Gradient caching vs Model dropout
harveyp123 opened this issue · 3 comments
harveyp123 commented
The GC-DPR has two steps
- The first step did a full batch forward without gradient, to get the full batch contrastive learning loss and corresponding embedding gradient.
- The second step conduct mini-batch forward, and assign the embedding gradient, then do backward. The mini-batch will loop through the full batch to computing all gradient and accumulate.

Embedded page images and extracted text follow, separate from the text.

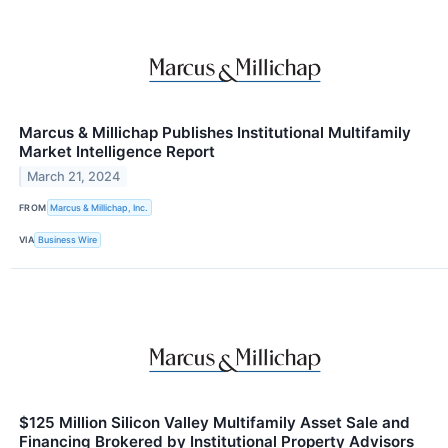
Marcus & Millichap Publishes Institutional Multifamily
Market Intelligence Report
March 21, 2024
FROM
Marcus & Millichap, Inc.
VIA
Business Wire
$125 Million Silicon Valley Multifamily Asset Sale and
Financing Brokered by Institutional Property Advisors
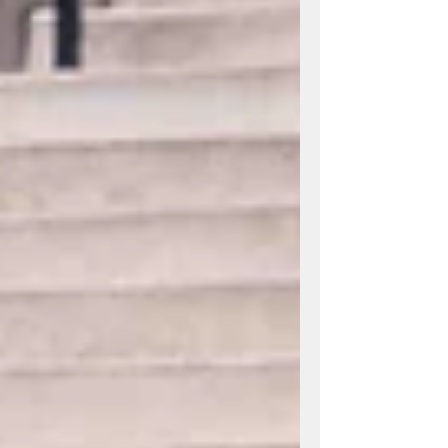
worth it for your wedding or event.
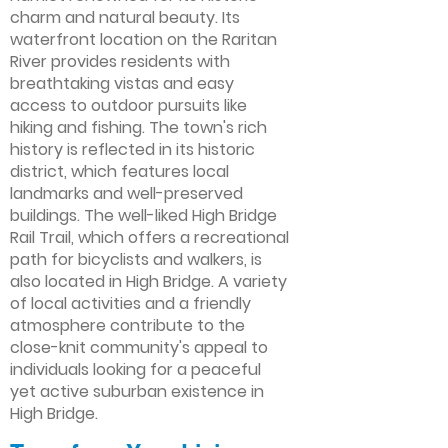
charm and natural beauty. Its
waterfront location on the Raritan
River provides residents with
breathtaking vistas and easy
access to outdoor pursuits like
hiking and fishing. The town's rich
history is reflected in its historic
district, which features local
landmarks and well-preserved
buildings. The well-liked High Bridge
Rail Trail, which offers a recreational
path for bicyclists and walkers, is
also located in High Bridge. A variety
of local activities and a friendly
atmosphere contribute to the
close-knit community's appeal to
individuals looking for a peaceful
yet active suburban existence in
High Bridge.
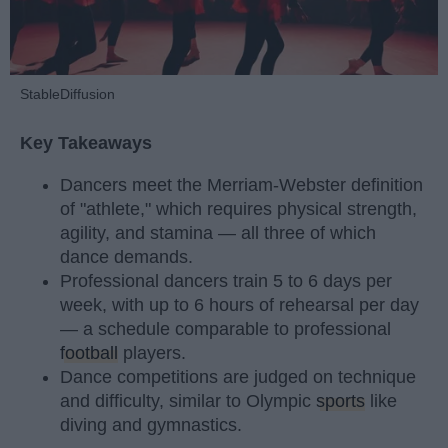
StableDiffusion
Key Takeaways
Dancers meet the Merriam-Webster definition
of "athlete," which requires physical strength,
agility, and stamina — all three of which
dance demands.
Professional dancers train 5 to 6 days per
week, with up to 6 hours of rehearsal per day
— a schedule comparable to professional
football
players.
Dance competitions are judged on technique
and difficulty, similar to Olympic
sports
like
diving and gymnastics.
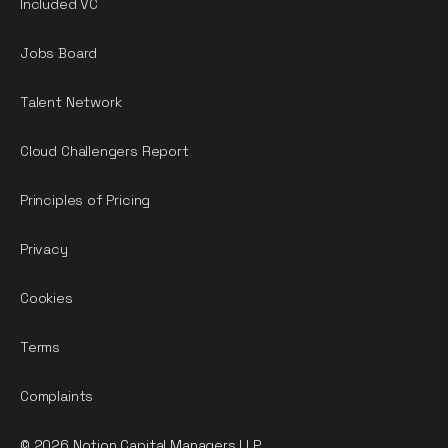
Included VC
Jobs Board
Talent Network
Cloud Challengers Report
Principles of Pricing
Privacy
Cookies
Terms
Complaints
© 2026 Notion Capital Managers LLP.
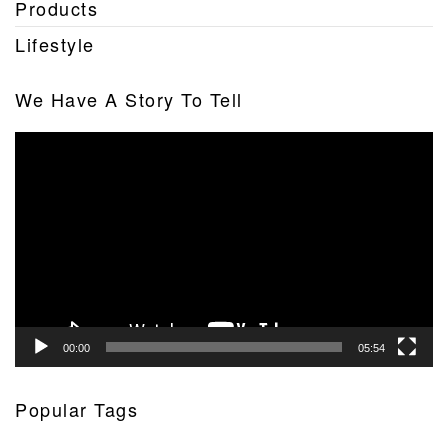
Products
Lifestyle
We Have A Story To Tell
Video
Player
00:00
05:54
Popular Tags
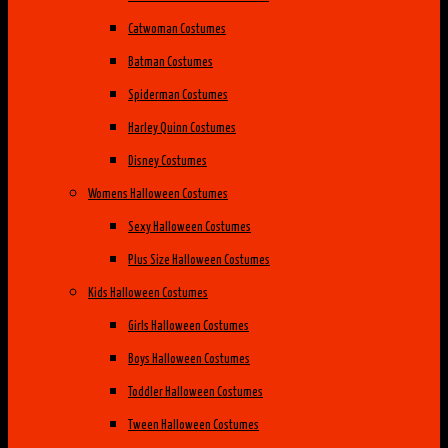
Catwoman Costumes
Batman Costumes
Spiderman Costumes
Harley Quinn Costumes
Disney Costumes
Womens Halloween Costumes
Sexy Halloween Costumes
Plus Size Halloween Costumes
Kids Halloween Costumes
Girls Halloween Costumes
Boys Halloween Costumes
Toddler Halloween Costumes
Tween Halloween Costumes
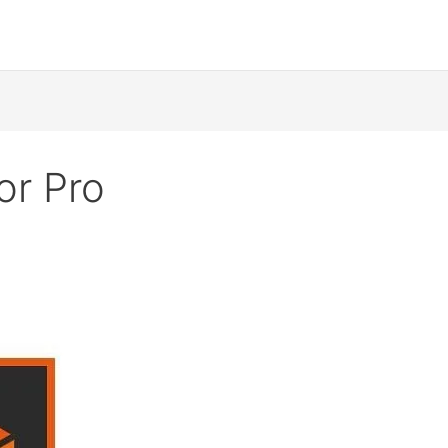
or Pro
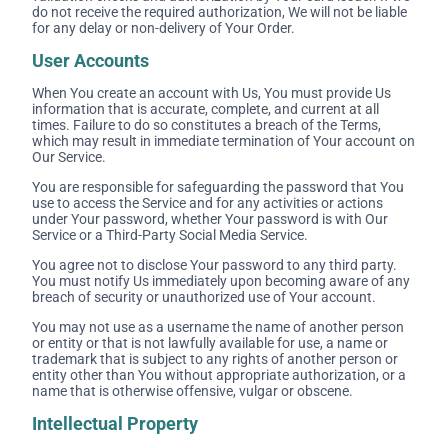
do not receive the required authorization, We will not be liable
for any delay or non-delivery of Your Order.
User Accounts
When You create an account with Us, You must provide Us
information that is accurate, complete, and current at all
times. Failure to do so constitutes a breach of the Terms,
which may result in immediate termination of Your account on
Our Service.
You are responsible for safeguarding the password that You
use to access the Service and for any activities or actions
under Your password, whether Your password is with Our
Service or a Third-Party Social Media Service.
You agree not to disclose Your password to any third party.
You must notify Us immediately upon becoming aware of any
breach of security or unauthorized use of Your account.
You may not use as a username the name of another person
or entity or that is not lawfully available for use, a name or
trademark that is subject to any rights of another person or
entity other than You without appropriate authorization, or a
name that is otherwise offensive, vulgar or obscene.
Intellectual Property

However, during the computation, there might be one issues:
- The backbone model has randomized dropout process, the dropout will make the 1 & 2 to be inconsistent. 1's dropout process will be different from 2, so 1's gradient can not be directly applied to 2. 2's gradient shall be calculated again for every mini-batch. This bug can be fixed using some more sophisticated operation to make sure 1&2 to be consistent.
harveyp123 commented
In short, in the second for loop, for everything minibatch query and passage loss backward, you put the query and passage embedding into the original batch, and calculate the gradient for the current query/passage, so you can make sure the dropout behavior doesn't change your gradient too much.
luyug commented
In our train code, the random states are snapshot using the RandContext class
Lines 53 to 69 in 79e1fe0
harveyp123 commented
Oh, okay, I was using deepspeed + gradient caching, the model is wrapped into a deepspeed defined object, and RandContext doesn't work on my side. But it's good to learn from your code : )